Au Québec, en regardant la moyenne des prix de l'année 2016-2017, on constate que les semences de soya sont 50% plus chères que les Non-GM, et 46% plus chères dans le cas du maïs. Leurs prix augmentent aussi plus vite. En effet, au Québec, de 2011 à 2017 le prix des semences GM de soya a augmenté de 23,5% tandis que celui des autres semences de soya a augmenté de 20,6%. Durant la même période, le prix des semences de maïs GM a augmenté de 16,5% tandis que celui des autres semences de maïs a diminué de 1,5%. (5)
Augmentation des coûts de santé des animaux
À la base, le glyphosate a été breveté comme un chélateur de métaux. Cette fonction agirait à deux niveaux. Dans un premier temps, il prive les plantes de minéraux essentiels en les immobilisant dans le sol. Par conséquent, les animaux qui se nourrissent de ces plantes sont à leur tour déficients en minéraux. Dans un deuxième temps, le glyphosate pénètre les organismes des animaux à travers les résidus que contiennent les cultures OGM. Il séquestre les minéraux et les oligoéléments circulant dans l’organisme, ce qui provoque une encore plus grande déficience minérale pour les animaux. (6)
Les plantes GM qui possèdent un taux résiduel de glyphosate élevé sont majoritairement destinées à l’alimentation animale. Les agriculteur·rice·s vont donc nourrir leurs bétails avec des plantes carencées qui vont entraîner des problématiques de santé. La déficience en manganèse pendant la gestation provoque des malformations du fœtus et des avortements spontanés ou des naissances de petits mort-nés. (7)
De nombreuses bactéries qui sont importantes pour le processus digestif de la vache sont affectées par le glyphosate, ce qui diminue leur immunité et augmente donc le besoin de médicaments. (8) Aux États-Unis le Dairy Cattle Reproduction Council (Conseil de reproduction des vaches laitières) s’inquiète des pertes économiques que cela engendre puisque 30% des vaches sont abattues chaque année, principalement en raison de troubles de reproduction, dont 8,5 à 10% sont des vaches laitières. (9)
(1) James, C. (2017). Global Status of Commercialized Biotech/GM Crops: 2016, ISAAA brief No. 52. International Service for the Acquisition of Agri-biotech Applications (ISAAA): Ithaca, NY. (en ligne)

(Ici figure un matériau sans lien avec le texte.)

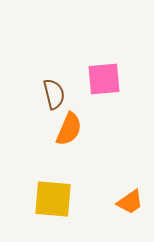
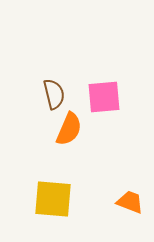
pink square: moved 18 px down
orange trapezoid: rotated 124 degrees counterclockwise
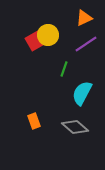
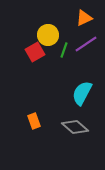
red square: moved 11 px down
green line: moved 19 px up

(2) Rapport des ventes des pesticides Québec, Ministère du Développement durable, de l’Environnement et de la Lutte contre les changements climatiques (MDDELCC). (en ligne)
(3) Les limites d’un herbicide. La semaine verte, Saison 2016, Épisode 3. 16 janvier 2016. (en ligne)
(4) National Farmers Union. 2013. The price of patented seed – the value of farm saved seed. Union Farmer Newsletter 61. March.
(5) Données du centre de référence en agriculture et agroalimentaire du Québec (CRAAQ), consulté en février 2018.
(6) Le Roundup face à ses juges, Marie Monique Robin, Ecosociété, 2018, p 161-16.
(7) Propos du vétérinaire Art Dunham, Le Roundup face à ses juges, Marie Monique Robin, Ecosociété, 2018, p 145.
(8) Glyphosate suppresses the antagonistic effect of Enterococcus spp. On Clostridium botulinum, Monika Krüger, Anaerobe, vol 20 , avril 2013, p 74-78. (en ligne)
(9) Elvira B, Dairy Cattle Fertility & Sterility Hoard’s Dairyman, Fort Atkinson, 2011, p 5.